START Task material

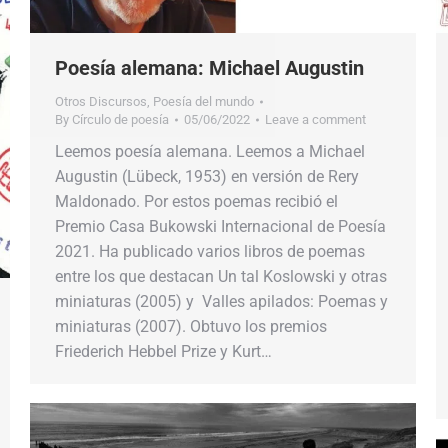
Poesía alemana: Michael Augustin
Otros Discursos
,
Poesía del mundo
By
Círculo de poesía
05/06/2022
Leave a comment
Leemos poesía alemana. Leemos a Michael
Augustin (Lübeck, 1953) en versión de Rery
Maldonado. Por estos poemas recibió el
Premio Casa Bukowski Internacional de Poesía
2021. Ha publicado varios libros de poemas
entre los que destacan Un tal Koslowski y otras
miniaturas (2005) y Valles apilados: Poemas y
miniaturas (2007). Obtuvo los premios
Friederich Hebbel Prize y Kurt…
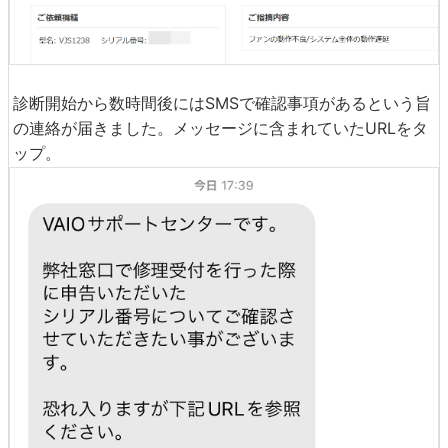
診断開始から数時間後にはSMSで確認事項があるという旨
の連絡が届きました。メッセージに含まれていたURLをタ
ップ。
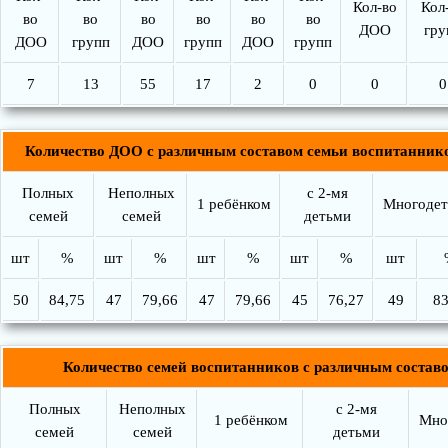
Кол-во
Кол
во
во
во
во
во
во
ДОО
гру
ДОО
групп
ДОО
групп
ДОО
групп
7
13
55
17
2
0
0
0
Количество ДОО с различным составом семьи воспитанник
Полных
Неполных
с 2-мя
1 ребёнком
Многоде
семей
семей
детьми
шт
%
шт
%
шт
%
шт
%
шт
50
84,75
47
79,66
47
79,66
45
76,27
49
83
Количество семей воспитанников с различным состав
Полных
Неполных
с 2-мя
1 ребёнком
Мно
семей
семей
детьми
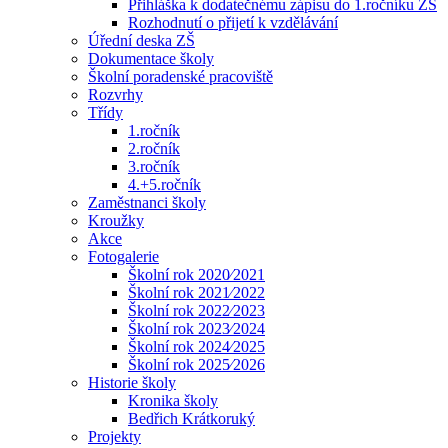
Přihláška k dodatečnému zápisu do 1.ročníku ZŠ
Rozhodnutí o přijetí k vzdělávání
Úřední deska ZŠ
Dokumentace školy
Školní poradenské pracoviště
Rozvrhy
Třídy
1.ročník
2.ročník
3.ročník
4.+5.ročník
Zaměstnanci školy
Kroužky
Akce
Fotogalerie
Školní rok 2020⁄2021
Školní rok 2021⁄2022
Školní rok 2022⁄2023
Školní rok 2023⁄2024
Školní rok 2024⁄2025
Školní rok 2025⁄2026
Historie školy
Kronika školy
Bedřich Krátkoruký
Projekty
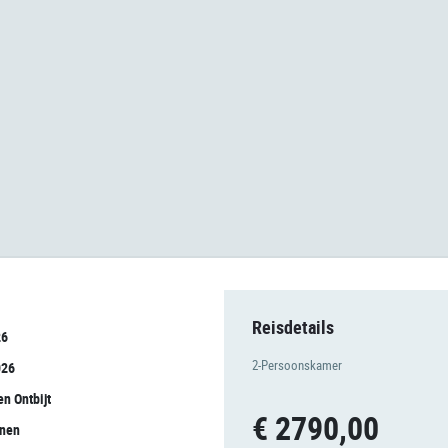
Reisdetails
26
2-Persoonskamer
026
en Ontbijt
€ 2790,00
onen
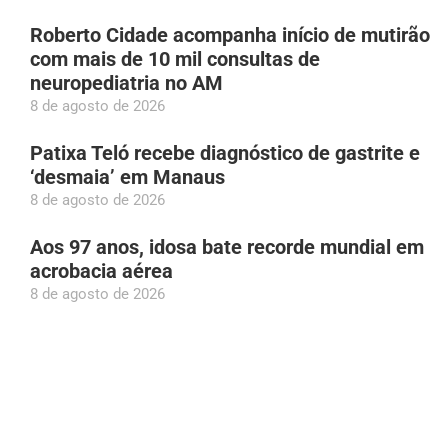
Roberto Cidade acompanha início de mutirão
com mais de 10 mil consultas de
neuropediatria no AM
8 de agosto de 2026
Patixa Teló recebe diagnóstico de gastrite e
‘desmaia’ em Manaus
8 de agosto de 2026
Aos 97 anos, idosa bate recorde mundial em
acrobacia aérea
8 de agosto de 2026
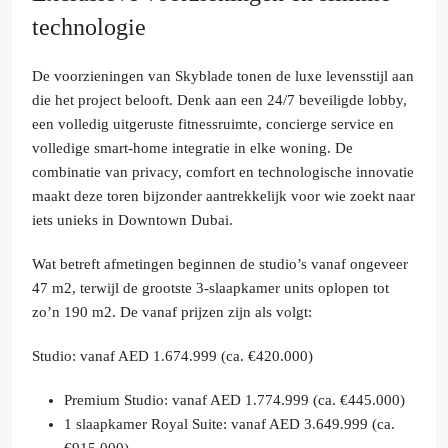
technologie
De voorzieningen van Skyblade tonen de luxe levensstijl aan
die het project belooft. Denk aan een 24/7 beveiligde lobby,
een volledig uitgeruste fitnessruimte, concierge service en
volledige smart-home integratie in elke woning. De
combinatie van privacy, comfort en technologische innovatie
maakt deze toren bijzonder aantrekkelijk voor wie zoekt naar
iets unieks in Downtown Dubai.
Wat betreft afmetingen beginnen de studio’s vanaf ongeveer
47 m2, terwijl de grootste 3-slaapkamer units oplopen tot
zo’n 190 m2. De vanaf prijzen zijn als volgt:
Studio: vanaf AED 1.674.999 (ca. €420.000)
Premium Studio: vanaf AED 1.774.999 (ca. €445.000)
1 slaapkamer Royal Suite: vanaf AED 3.649.999 (ca.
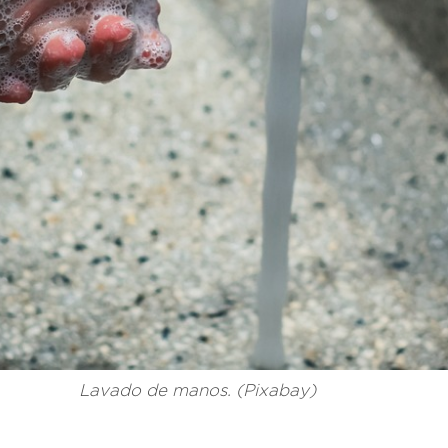
Lavado de manos. (Pixabay)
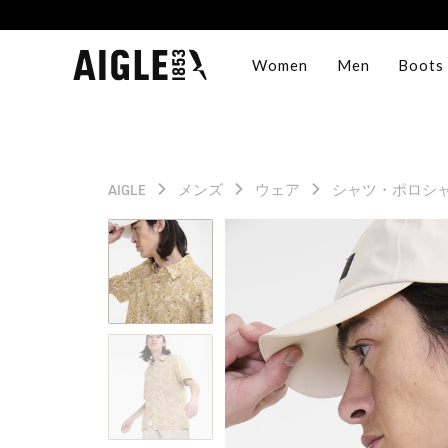
Women
Men
Boots
AIGLE
メンズ
ウェア
シャツ・ポロシ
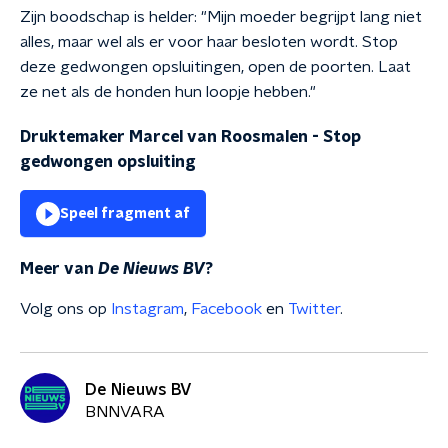
Zijn boodschap is helder: "Mijn moeder begrijpt lang niet
alles, maar wel als er voor haar besloten wordt. Stop
deze gedwongen opsluitingen, open de poorten. Laat
ze net als de honden hun loopje hebben."
Druktemaker Marcel van Roosmalen - Stop
gedwongen opsluiting
Speel fragment af
Meer van
De Nieuws BV
?
Volg ons op
Instagram
,
Facebook
en
Twitter
.
De Nieuws BV
BNNVARA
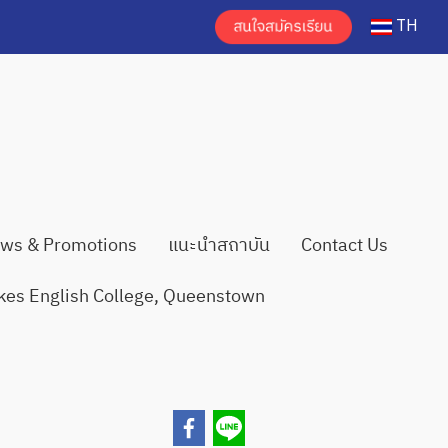
TH
ws & Promotions
แนะนำสถาบัน
Contact Us
kes English College, Queenstown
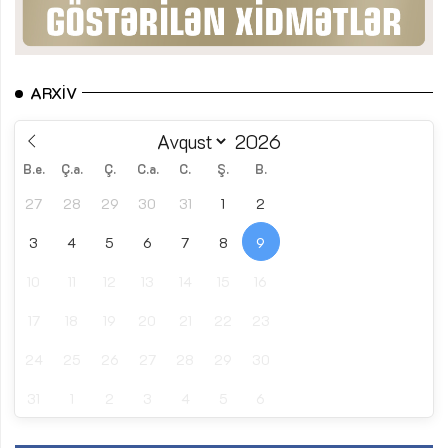
ARXIV
B.e.
Ç.a.
Ç.
C.a.
C.
Ş.
B.
27
28
29
30
31
1
2
3
4
5
6
7
8
9
10
11
12
13
14
15
16
17
18
19
20
21
22
23
24
25
26
27
28
29
30
31
1
2
3
4
5
6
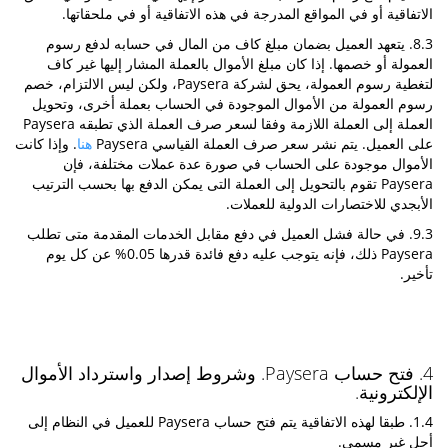
الاتفاقية أو في المواقع المدرجة في هذه الاتفاقية أو في ملحقاتها.
8.3. يتعهد العميل بضمان مبلغ كاف من المال في حسابه لدفع رسوم
العمولة أو خصمها. إذا كان مبلغ الأموال بالعملة المشار إليها غير كاف
لتغطية رسوم العمولة، يحق لشركة Paysera، ولكن ليس الالتزام، خصم
رسوم العمولة من الأموال الموجودة في الحساب بعملة أخرى، وتحويل
العملة إلى العملة اللازمة وفقا لسعر صرف العملة الذي تطبقه Paysera
على العميل. يتم نشر سعر صرف العملة القياسي Paysera
هنا
. وإذا كانت
الأموال موجودة على الحساب في صورة عدة عملات مختلفة، فإن
Paysera تقوم بالتحويل إلى العملة التى يمكن الدفع بها بحسب الترتيب
الأبجدي للاختصارات الدولية للعملات.
9.3. في حالة فشل العميل في دفع مقابل الخدمات المقدمة متى تطلب
Paysera ذلك، فإنه يتوجب عليه دفع فائدة قدرها 0.05% عن كل يوم
تأخير.
4. فتح حساب Paysera. وشروط إصدار واسترداد الأموال
الإلكترونية.
1.4. طبقا لهذه الاتفاقية يتم فتح حساب Paysera للعميل في النظام إلى
أجل غير مسمى.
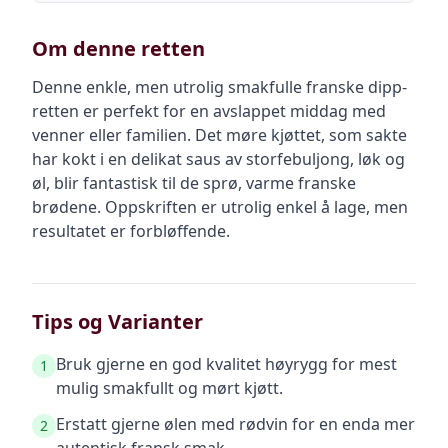
Om denne retten
Denne enkle, men utrolig smakfulle franske dipp-
retten er perfekt for en avslappet middag med
venner eller familien. Det møre kjøttet, som sakte
har kokt i en delikat saus av storfebuljong, løk og
øl, blir fantastisk til de sprø, varme franske
brødene. Oppskriften er utrolig enkel å lage, men
resultatet er forbløffende.
Tips og Varianter
Bruk gjerne en god kvalitet høyrygg for mest
1
mulig smakfullt og mørt kjøtt.
Erstatt gjerne ølen med rødvin for en enda mer
2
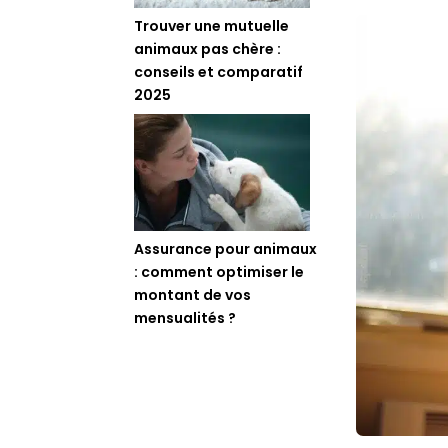
Trouver une mutuelle
animaux pas chère :
conseils et comparatif
2025
Assurance pour animaux
: comment optimiser le
montant de vos
mensualités ?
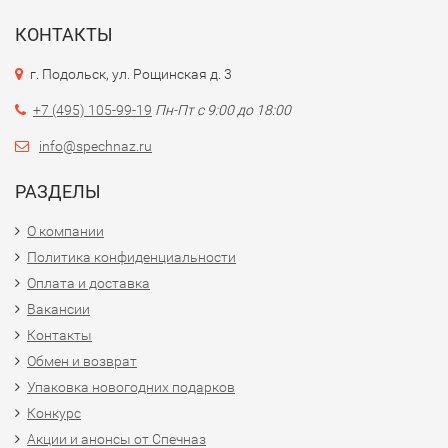
КОНТАКТЫ
г. Подольск, ул. Рощинская д. 3
+7 (495) 105-99-19
Пн-Пт с 9:00 до 18:00
info@spechnaz.ru
РАЗДЕЛЫ
О компании
Политика конфиденциальности
Оплата и доставка
Вакансии
Контакты
Обмен и возврат
Упаковка новогодних подарков
Конкурс
Акции и анонсы от Спечназ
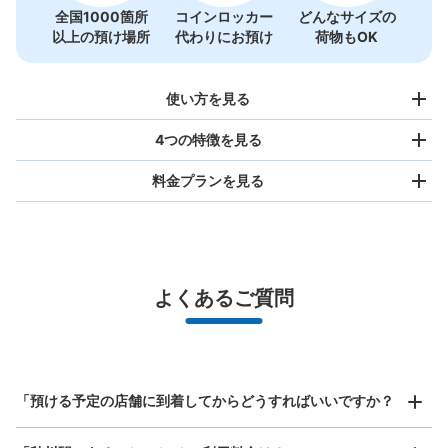
JR秋川駅改札内コインロッカー
全国1000箇所
コインロッカー
どんなサイズの
以上の預け場所
代わりにお預け
荷物もOK
JR秋川駅駅から徒歩0分
本日の営業時間
:
05:00
〜
23:59
1番ホームへ向かう通路上にあります。
使い方を見る
4つの特徴を見る
料金プランを見る
バッグサイズ
¥500
/
日
最大辺が45cm未満の大きさのお荷物（リュック、ハンド
よくあるご質問
バッグ、お手荷物など）
スマホからお店と日時を

全国1,000箇所以上と提携
保管できる荷物数
指定して事前予約
中
:
3
/
¥500
小
:
5
/
¥400
北は北海道から南は沖縄まで都市部を中心に全国で利用可能なサービスです
支払い方法
スーツケースサイズ
現金
¥800
「預ける予定の店舗に到着してからどうすればいいですか？
/
日
このコインロッカーの位置を見る
最大辺が45cm以上の大きさのお荷物（スーツケース、楽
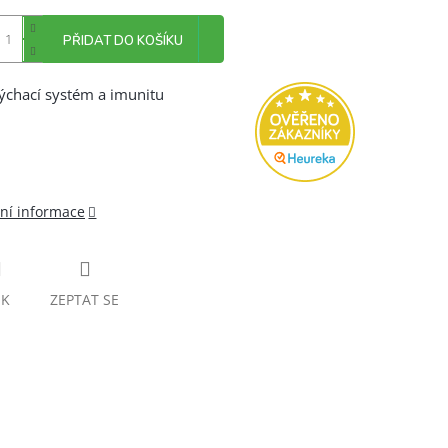
PŘIDAT DO KOŠÍKU
ýchací systém a imunitu
lní informace
SK
ZEPTAT SE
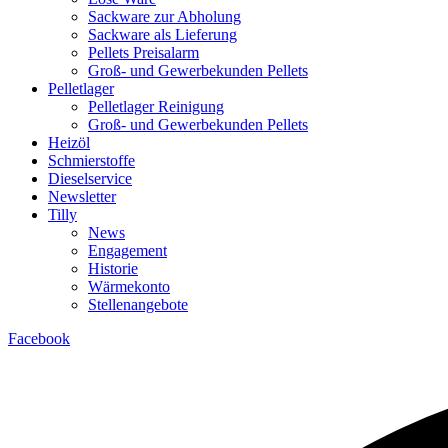
Sackware zur Abholung
Sackware als Lieferung
Pellets Preisalarm
Groß- und Gewerbekunden Pellets
Pelletlager
Pelletlager Reinigung
Groß- und Gewerbekunden Pellets
Heizöl
Schmierstoffe
Dieselservice
Newsletter
Tilly
News
Engagement
Historie
Wärmekonto
Stellenangebote
Facebook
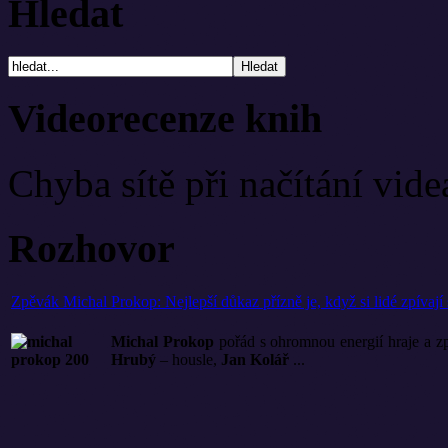
Hledat
Videorecenze knih
Chyba sítě při načítání vide
Rozhovor
Zpěvák Michal Prokop: Nejlepší důkaz přízně je, když si lidé zpívají
Michal Prokop
pořád s ohromnou energií hraje a zp
Hrubý
– housle,
Jan Kolář
...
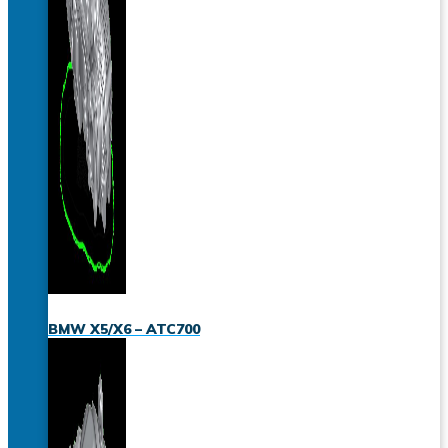
BMW X5/X6 – ATC700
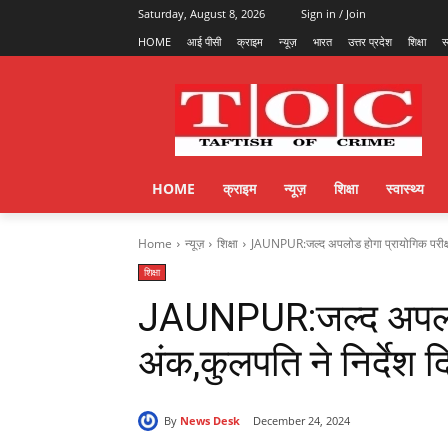
Saturday, August 8, 2026
Sign in / Join
HOME
आई पीसी
क्राइम
न्यूज़
भारत
उत्तर प्रदेश
शिक्षा
स
HOME
क्राइम
न्यूज़
शिक्षा
स्वास्थ्य
Home
न्यूज़
शिक्षा
JAUNPUR:जल्द अपलोड होगा प्रायोगिक परीक्षा 
शिक्षा
JAUNPUR:जल्द अपलोड ह
अंक,कुलपति ने निर्देश द
By
News Desk
December 24, 2024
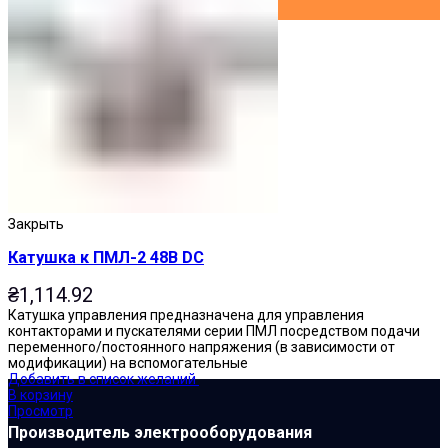
Закрыть
Катушка к ПМЛ-2 48В DC
₴
1,114.92
Катушка управления предназначена для управления
контакторами и пускателями серии ПМЛ посредством подачи
переменного/постоянного напряжения (в зависимости от
модификации) на вспомогательные
Добавить в список желаний
В корзину
Просмотр
Производитель электрооборудования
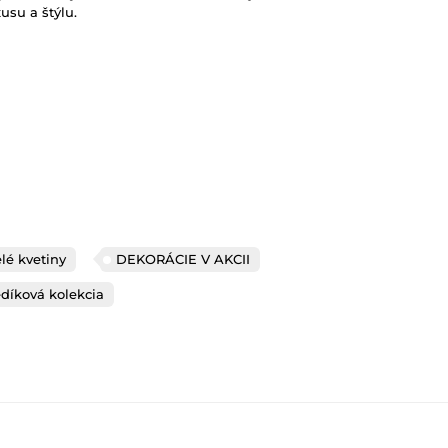
usu a štýlu.
é kvetiny
DEKORÁCIE V AKCII
díková kolekcia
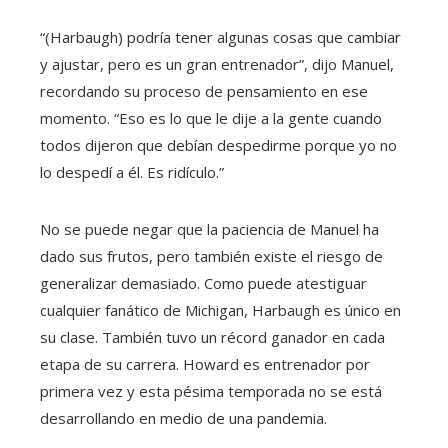
“(Harbaugh) podría tener algunas cosas que cambiar
y ajustar, pero es un gran entrenador”, dijo Manuel,
recordando su proceso de pensamiento en ese
momento. “Eso es lo que le dije a la gente cuando
todos dijeron que debían despedirme porque yo no
lo despedí a él. Es ridículo.”
No se puede negar que la paciencia de Manuel ha
dado sus frutos, pero también existe el riesgo de
generalizar demasiado. Como puede atestiguar
cualquier fanático de Michigan, Harbaugh es único en
su clase. También tuvo un récord ganador en cada
etapa de su carrera. Howard es entrenador por
primera vez y esta pésima temporada no se está
desarrollando en medio de una pandemia.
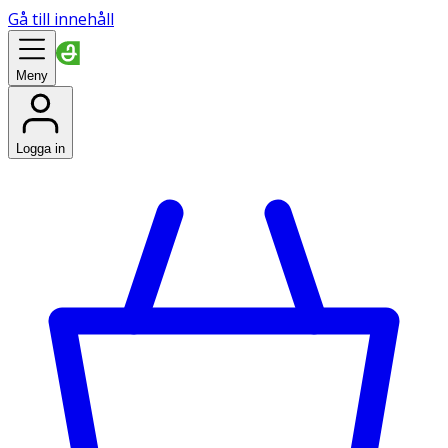
Gå till innehåll
Meny
Logga in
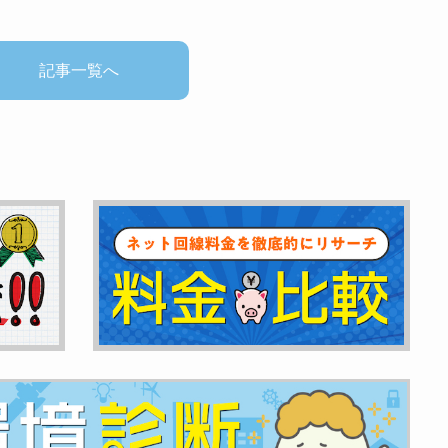
記事一覧へ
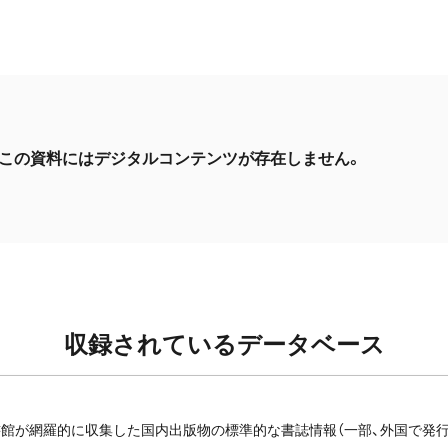
この資料にはデジタルコンテンツが存在しません。
収録されているデータベース
館が網羅的に収集した国内出版物の標準的な書誌情報（一部、外国で発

END Task material

Your goal: Starting from the line with "على العميل. يتم" in the records above, repeat each line exactly until you have written the line with "Политика конфиденциальности", then stop; drop the pictures.

Exercise response:
على العميل. يتم نشر سعر صرف العملة القياسي Paysera
هنا
. وإذا كانت
الأموال موجودة على الحساب في صورة عدة عملات مختلفة، فإن
Paysera تقوم بالتحويل إلى العملة التى يمكن الدفع بها بحسب الترتيب
الأبجدي للاختصارات الدولية للعملات.
9.3. في حالة فشل العميل في دفع مقابل الخدمات المقدمة متى تطلب
Paysera ذلك، فإنه يتوجب عليه دفع فائدة قدرها 0.05% عن كل يوم
تأخير.
4. فتح حساب Paysera. وشروط إصدار واسترداد الأموال
الإلكترونية.
1.4. طبقا لهذه الاتفاقية يتم فتح حساب Paysera للعميل في النظام إلى
أجل غير مسمى.
Om denne retten
Denne enkle, men utrolig smakfulle franske dipp-
retten er perfekt for en avslappet middag med
venner eller familien. Det møre kjøttet, som sakte
har kokt i en delikat saus av storfebuljong, løk og
øl, blir fantastisk til de sprø, varme franske
brødene. Oppskriften er utrolig enkel å lage, men
resultatet er forbløffende.
Tips og Varianter
Bruk gjerne en god kvalitet høyrygg for mest
1
mulig smakfullt og mørt kjøtt.
Erstatt gjerne ølen med rødvin for en enda mer
2
Trouver une mutuelle
animaux pas chère :
conseils et comparatif
2025
Assurance pour animaux
: comment optimiser le
montant de vos
mensualités ?
КОНТАКТЫ
г. Подольск, ул. Рощинская д. 3
+7 (495) 105-99-19
Пн-Пт с 9:00 до 18:00
info@spechnaz.ru
РАЗДЕЛЫ
О компании
Политика конфиденциальности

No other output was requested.